═════ EXTRACTED DATA

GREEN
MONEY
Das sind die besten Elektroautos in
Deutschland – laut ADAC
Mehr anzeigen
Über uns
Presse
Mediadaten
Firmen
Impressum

══════════

**WORK TASK**. Without any change, reproduce the data in full.

**YOUR RESPONSE**.
GREEN
MONEY
Das sind die besten Elektroautos in
Deutschland – laut ADAC
Mehr anzeigen
Über uns
Presse
Mediadaten
Firmen
Impressum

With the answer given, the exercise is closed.